66 - Der Weg zum Glück 01 - Das Zigeunergrab
bei so außerordentlich heiterer Stimmung zu treffen.
Die Angelegenheit, in welcher sie kamen, bereitete ihnen ernste Befürchtungen. Die Meldung, daß die erwartete einstige Sennerin, unter welcher sie sich ein hübsches schlankes, junges Mädchen vorgestellt hatten; eine ungeheuer dicke, an Atemnot und Brustbeklemmung leidende, schlafsüchtige Person sei, war erwartungsgemäß von dem König mit großer Enttäuschung entgegenzunehmen. Darum fühlten sie sich einigermaßen beruhigt und ermutigt, als sie jetzt bemerkten, daß er sich in so ungeahnt vortrefflicher Laune befinde.

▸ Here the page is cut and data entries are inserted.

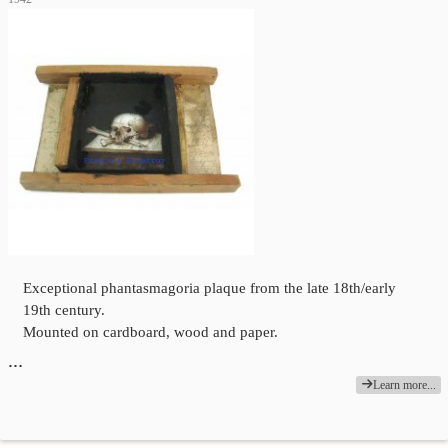
Exceptional phantasmagoria plaque from the late 18th/early
19th century.
Mounted on cardboard, wood and paper.
…
Learn more...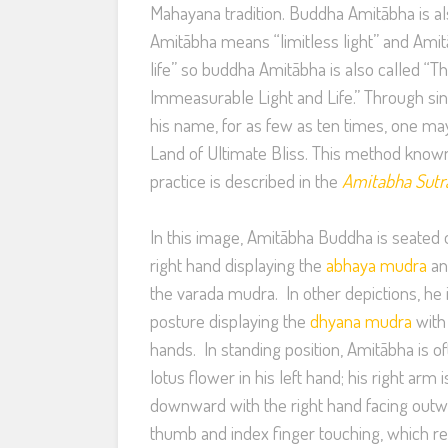
Mahayana tradition. Buddha Amitābha is a
Amitābha means “limitless light” and Ami
life” so buddha Amitābha is also called “
Immeasurable Light and Life.” Through sin
his name, for as few as ten times, one ma
Land of Ultimate Bliss. This method know
practice is described in the
Amitabha Sutr
In this image, Amitābha Buddha is seated o
right hand displaying the
abhaya mudra
an
the varada mudra. In other depictions, he 
posture displaying the
dhyana mudra
with 
hands. In standing position, Amitābha is 
lotus flower in his left hand; his right arm
downward with the right hand facing out
thumb and index finger touching, which r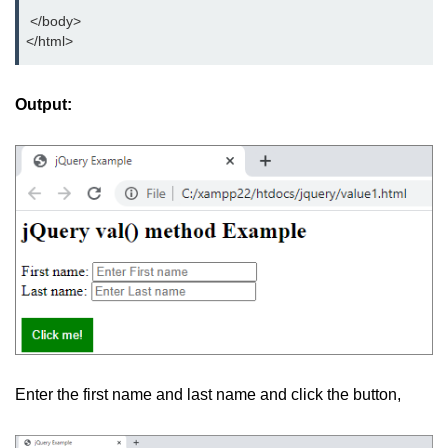
jQuery hasClass()
 </body>
</html>
jQuery innerHeight()
jQuery outerHeight()
Output:
jQuery wrap()
jQuery wrapInner()
jQuery wrapAll()
jQuery unwrap()
jQuery Traversing
jQuery parent()
jQuery parents()
Enter the first name and last name and click the button,
jQuery parentsUntil()
jQuery closest()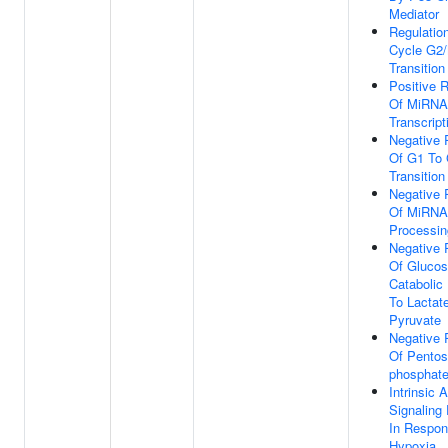
Mediator
Regulation
Cycle G2
Transition
Positive R
Of MiRNA
Transcript
Negative 
Of G1 To
Transition
Negative 
Of MiRNA
Processin
Negative 
Of Gluco
Catabolic
To Lactat
Pyruvate
Negative 
Of Pentos
phosphate
Intrinsic 
Signaling
In Respon
Hypoxia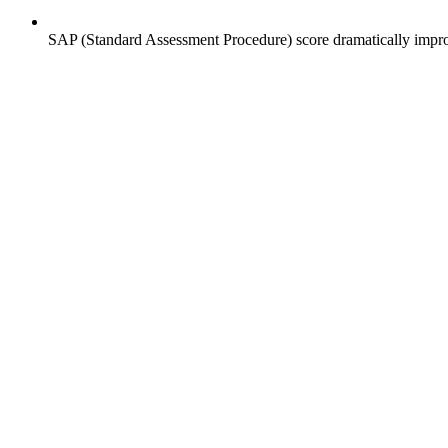
SAP (Standard Assessment Procedure) score dramatically impro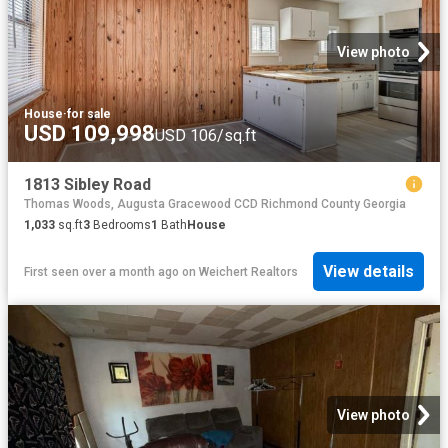
View photo
House
·
for sale
USD 109,998
USD 106/sq.ft
1813 Sibley Road
Thomas Woods, Augusta Gracewood CCD Richmond County Georgia
1,033
sq.ft
3
Bedrooms
1
Bath
House
View details
First seen over a month ago
on
Weichert Realtors
View photo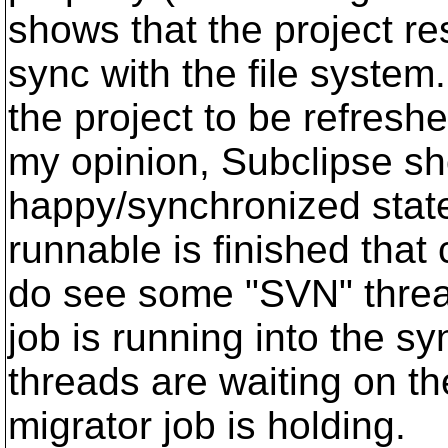
shows that the project re
sync with the file system.
the project to be refreshe
my opinion, Subclipse sh
happy/synchronized state
runnable is finished that c
do see some "SVN" threa
job is running into the s
threads are waiting on t
migrator job is holding.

Beide traten unter tiefen Verbeugungen ein, wobei der kleine Konzertmeister noch immer den Kopf mit der einen Hand hielt. Der König und Wagner lachten noch immer. Ersterer trat den Audienzsuchenden einen Schritt entgegen und sagte in bedauerndem Ton:
„Das war eine höchst kräftige Karambolage, Herr Konzertmeister. Ich hoffe, daß sie noch von nachhaltiger Wirkung sein werden. Haben Sie Schmerzen?“
„Schmerzen, dolori, affini? Ein wenik tun es weh. Das Türe ßein mehr hart als mein Kopf, aber er ßein dok nok nicht kanz entßwei zerbrocken, und er hören schon jetzt auffen, ßu brummen, marmoreggiate, borbogliare e brontolare. Es ßein kut, ßehr kut!“
„Das freut mich, denn so hoffe ich, erfahren zu können, aus welchem Grund ich Sie bei mir sehe.“
„Gründen? Ursaken? Cause, ragione o origine? Signor Kapellenmeister mag saken es. Er können besser ßprecken Deutsch als ich.“
Und als der König nun eine halbe Wendung gegen den genannten machte, sagte dieser:
„Zunächst, Königliche Majestät, haben wir dringend um allerhöchste Verzeihung zu bitten, daß wir uns zu dieser Belästigung veranlaßt sehen müssen. Es handelt sich um die erwartete Sängerin.“
„Sie meinen Signora Mureni?“
„Ja. Die Angelegenheit erschien uns bedeutend genug, um zu zweien vor eurer Hoheit zu erscheinen, damit der eine die Worte des andern bestätigen könne.“
„Das setzt die Annahme voraus, daß ich einen Zweifel in diese Worte legen könne?“
„Gewiß, das mußten wir annehmen.“
„So habe ich jedenfalls eine ganz ungewöhnliche Mitteilung zu erwarten, Herr Kapellmeister.“
„So ungewöhnlich, daß ich offen gestehe, ganz fassungslos gewesen zu sein.“
„Wie? Die Mureni hätte Sie aus der Fassung gebracht?“
„Vollständig!“
„Ich soll doch nicht vielleicht hoffen, daß etwas geschehen ist, was sie am Auftreten hindert?“
„Ein solches Ereignis ist freilich nicht eingetreten; aber ich bezweifle überhaupt sehr, daß die Mureni wird singen können.“
„Warum?“
„Ihre Gestalt, ihre ganze Persönlichkeit, ihre gegenwärtige Konstitution, kurz, das alles läßt vermuten, daß sie nicht wird singen können.“
„Ich verstehe Sie nicht.“
Der Kapellmeister suchte in größter Verlegenheit nach passenden Worten. Die Mureni stand unter dem ganz besonderen Schutz des Königs; er hatte sie zur Sängerin bestimmt. Durfte man ihm jetzt sagen, daß sie für diesen Beruf untauglich sei? Und doch waren seine Augen so erwartungsvoll auf den Musiker gerichtet, daß dieser ganz verwirrt wurde und in dieser Pein geradezu herausplatzte:
„Sie hat keinen Atem.“
„Was? Die Mureni hat keinen Atem?“ fragte der Monarch im Ton des höchsten Unglaubens.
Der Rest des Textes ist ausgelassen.